Shara replied. “Come to think of it, there’s been quite a bit of chatter about this Chalice as of late. More than usual.”

  That startled Ephyra. Besides Mrs. Tappan, who else could be asking about Eleazar’s Chalice? It couldn’t be a coincidence.

  Shara eyed her. “There’s more to this than you’re telling me. Isn’t there?”

  Ephyra met her gaze evenly. She couldn’t tell this girl the true reason she was asking about the Chalice. That it was her only hope of saving Beru. That for years Ephyra had killed to keep her sister alive, until finally she’d gone too far—she’d killed Hector Navarro, and Beru hadn’t been able to forgive her. She’d walked away, ready to let herself die rather than let Ephyra keep killing. And now the Chalice was Ephyra’s only chance to stop that from happening.
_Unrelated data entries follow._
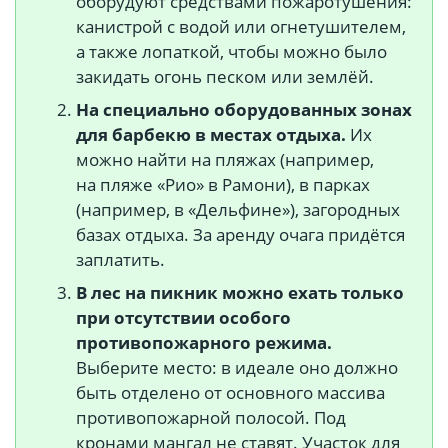
оборудуют средствами пожаротушения:
канистрой с водой или огнетушителем,
а также лопаткой, чтобы можно было
закидать огонь песком или землёй.
На специально оборудованных зонах
для барбекю в местах отдыха.
Их
можно найти на пляжах (например,
на пляже «Рио» в Рамони), в парках
(например, в «Дельфине»), загородных
базах отдыха. За аренду очага придётся
заплатить.
В лес на пикник можно ехать только
при отсутствии особого
противопожарного режима.
Выберите место: в идеале оно должно
быть отделено от основного массива
противопожарной полосой. Под
кронами мангал не ставят. Участок для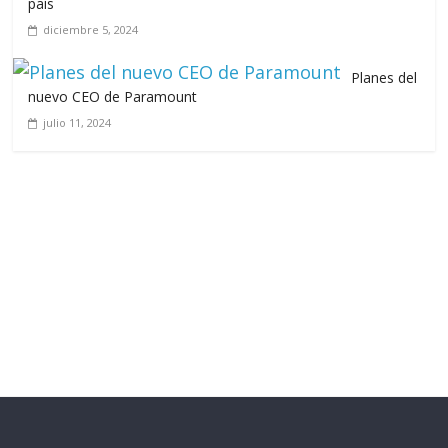
país
diciembre 5, 2024
Planes del
nuevo CEO de Paramount
julio 11, 2024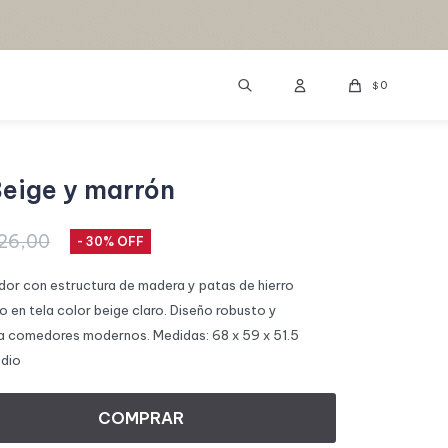
0
$
 Beige y marrón
26,00
30
edor con estructura de madera y patas de hierro
 en tela color beige claro. Diseño robusto y
a comedores modernos. Medidas: 68 x 59 x 51.5
edio
COMPRAR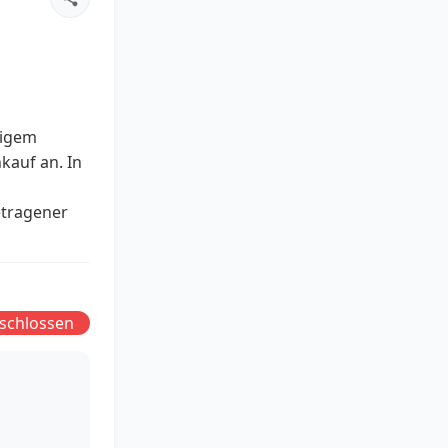
tigem
auf an. In
etragener
schlossen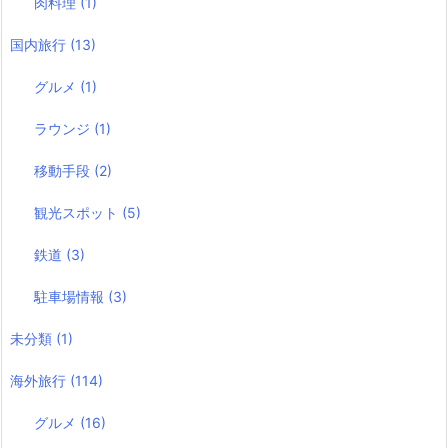
肉料理
(1)
国内旅行
(13)
グルメ
(1)
ラウンジ
(1)
移動手段
(2)
観光スポット
(5)
鉄道
(3)
駐車場情報
(3)
未分類
(1)
海外旅行
(114)
グルメ
(16)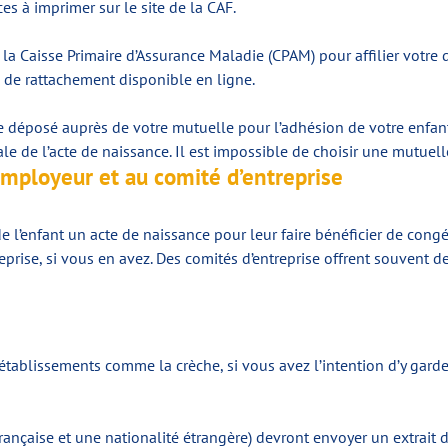
es à imprimer sur le site de la CAF.
a Caisse Primaire d’Assurance Maladie (CPAM) pour affilier votre d
 de rattachement disponible en ligne.
tre déposé auprès de votre mutuelle pour l’adhésion de votre enfant
e de l’acte de naissance. Il est impossible de choisir une mutuelle
employeur et au comité d’entreprise
e l’enfant un acte de naissance pour leur faire bénéficier de congé
eprise, si vous en avez. Des comités d’entreprise offrent souvent
 établissements comme la crèche, si vous avez l’intention d’y gard
française et une nationalité étrangère) devront envoyer un extrait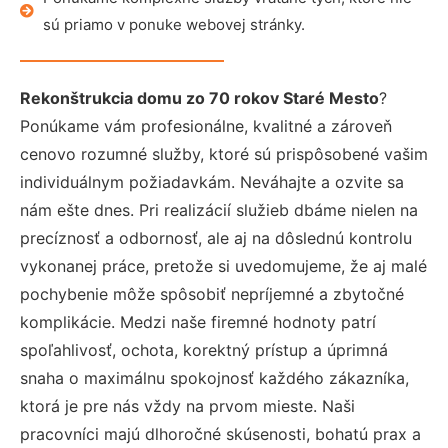
sú priamo v ponuke webovej stránky.
Rekonštrukcia domu zo 70 rokov Staré Mesto
?
Ponúkame vám profesionálne, kvalitné a zároveň
cenovo rozumné služby, ktoré sú prispôsobené vašim
individuálnym požiadavkám. Neváhajte a ozvite sa
nám ešte dnes. Pri realizácií služieb dbáme nielen na
precíznosť a odbornosť, ale aj na dôslednú kontrolu
vykonanej práce, pretože si uvedomujeme, že aj malé
pochybenie môže spôsobiť nepríjemné a zbytočné
komplikácie. Medzi naše firemné hodnoty patrí
spoľahlivosť, ochota, korektný prístup a úprimná
snaha o maximálnu spokojnosť každého zákazníka,
ktorá je pre nás vždy na prvom mieste. Naši
pracovníci majú dlhoročné skúsenosti, bohatú prax a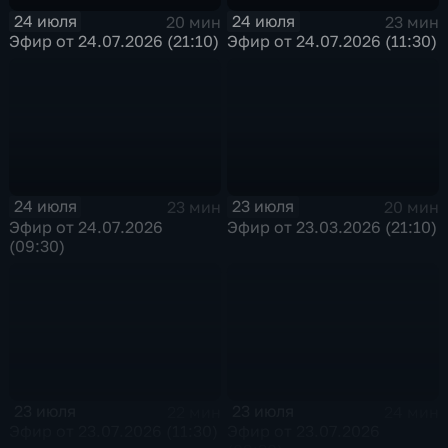
24 июля
24 июля
20 мин
23 мин
Эфир от 24.07.2026 (21:10)
Эфир от 24.07.2026 (11:30)
24 июля
23 июля
23 мин
20 мин
Эфир от 24.07.2026
Эфир от 23.03.2026 (21:10)
(09:30)
23 июля
23 июля
22 мин
24 мин
Эфир от 23.07.2026 (11:30)
Эфир от 23.07.2026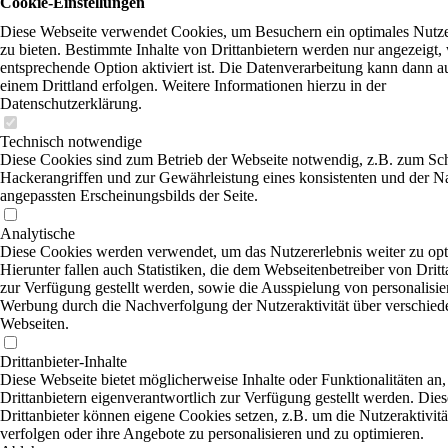
Cookie-Einstellungen
Diese Webseite verwendet Cookies, um Besuchern ein optimales Nutze
zu bieten. Bestimmte Inhalte von Drittanbietern werden nur angezeigt,
entsprechende Option aktiviert ist. Die Datenverarbeitung kann dann a
einem Drittland erfolgen. Weitere Informationen hierzu in der
Datenschutzerklärung.
Technisch notwendige
Diese Cookies sind zum Betrieb der Webseite notwendig, z.B. zum Sc
Hackerangriffen und zur Gewährleistung eines konsistenten und der N
angepassten Erscheinungsbilds der Seite.
Analytische
Diese Cookies werden verwendet, um das Nutzererlebnis weiter zu opt
Hierunter fallen auch Statistiken, die dem Webseitenbetreiber von Dritt
zur Verfügung gestellt werden, sowie die Ausspielung von personalisier
Werbung durch die Nachverfolgung der Nutzeraktivität über verschied
Webseiten.
Drittanbieter-Inhalte
Diese Webseite bietet möglicherweise Inhalte oder Funktionalitäten an,
Drittanbietern eigenverantwortlich zur Verfügung gestellt werden. Dies
Drittanbieter können eigene Cookies setzen, z.B. um die Nutzeraktivitä
verfolgen oder ihre Angebote zu personalisieren und zu optimieren.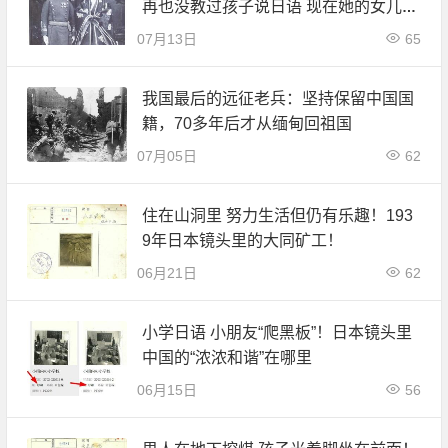
再也没教过孩子说日语 现在她的女儿认
识了所有人
07月13日
65
我国最后的远征老兵：坚持保留中国国
籍，70多年后才从缅甸回祖国
07月05日
62
住在山洞里 努力生活但仍有乐趣！193
9年日本镜头里的大同矿工！
06月21日
62
小学日语 小朋友“爬黑板”！日本镜头里
中国的“浓浓和谐”在哪里
06月15日
56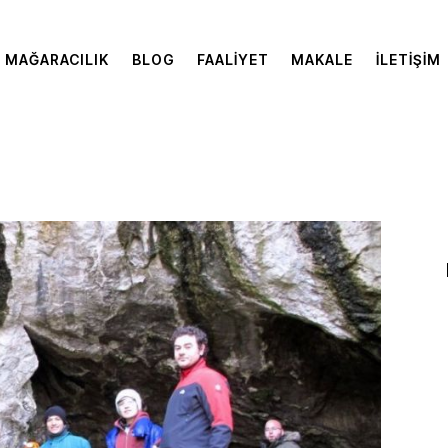
MAĞARACILIK
BLOG
FAALIYET
MAKALE
İLETIŞIM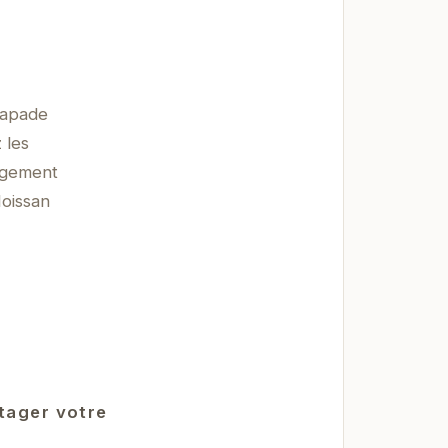
capade
 les
ergement
Moissan
rtager votre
  “You’re right,” Ephyra said at last. “I don’t just want to know why my father was looking for the Chalice. I want to find it, too. I need to find it.”

  “And you want my help?” Shara asked, crossing one foot over the other on the desk. “Even after everything I just told you?”

  “You’re the Thief King now, aren’t you?”

  “I am,” Shara replied. “But I told you only fools go looking for the Chalice.”

  Ephyra’s heart thudded in her ears, desperation clawing at her throat.

  Abruptly, Shara pushed her feet off the desk and stood, folding Ephyra’s father’s letter in her hands. “Luckily for you, I am a fool.”

  Ephyra blinked as Shara stepped up to her, her hand held out. “I’ll take your job.”

  “Job?” Ephyra echoed. “I told you—I don’t have much coin.”

  Shara shrugged. “We’ll work all that out later. So, are you in or not?”

  Ephyra’s eyes narrowed. “Why would you want to help me after everything you’ve just said?”

  Shara waved a hand. “I’ve a taste for glory and a penchant for ignoring consequences. And you caught me at a slow time. I get bored easily. Did you want to stand here and argue, or do you want to find that Chalice?”

  Ephyra clasped Shara’s hand, heart soaring in her chest. This morning, all she’d had was a name, a place, and her dwindling hope. Now she had a bona fide treasure thief on her side and her first, real belief that she could do this. Hold on, Beru, she thought fervently. Just stay alive a little longer.